By 1900 the list of capital crimes in Queensland had been reduced to just four - treason, rape, murder and attempted murder.
The Abolition of Hanging in Queensland
Political and public support for the abolition of the death penalty grew throughout Queensland during the early 1900s. This was due to various reasons, including the controversial executions of convicted murderers Patrick Kenniff (1903) and Arthur Ross (1909) - both of whom had strong public sympathy - and the rising strength of socialist elements within the Queensland Labor Party. The abolition of capital punishment had official Labor Party support from 1910, and after the party won power in 1915 it introduced an abolition Bill.
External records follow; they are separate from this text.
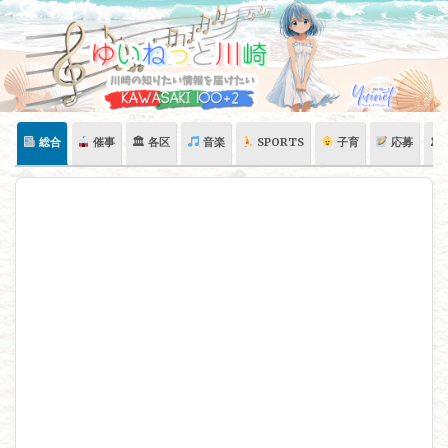
Skip
to
content
総合
催事
🏛 各区
音楽
SPORTS
子育
応募
🏛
The main arguments put forward against capital punishment at this time were:

  • Religious: Prisoners would be deprived of their full time for repentance. 
  • Medical: Criminals sometimes had ‘mental disease’. 
  • Utilitarian: Hanging failed to act as a deterrent. 
  • Legal: Sentences were irrevocable even though mistakes had been made in the past. 
  • Moral: The punishment did not fit the case nor effect the reformation of the offender. 
The arguments for retaining it included:

  • The government had more pressing concerns at that time (World War 1) 
  • Capital punishment was a deterrent to crime. 
  • The absence of the death penalty would result in the rise of ‘lynch law’. 
Although the Bill failed, all death sentences after this time were commuted. Overall, there were 118 commuted death sentences during the Boggo Road era. In 1922 the Labor-controlled parliament successfully passed a Bill abolishing capital punishment, by a vote of 33 to 30. Queensland had become the first part of the British Empire to abolish the death sentence, but the event passed without fanfare in the press.

Tasmania abolished the death penalty in 1968, and the federal government did so in 1973 (which also applied to the Australian Capital Territory and the Northern Territory), followed by Victoria (1975), South Australia (1976), Western Australia (1984), and New South Wales (1985). Federal legislation passed in 2010 prohibited the reintroduction of capital punishment by any state or territory.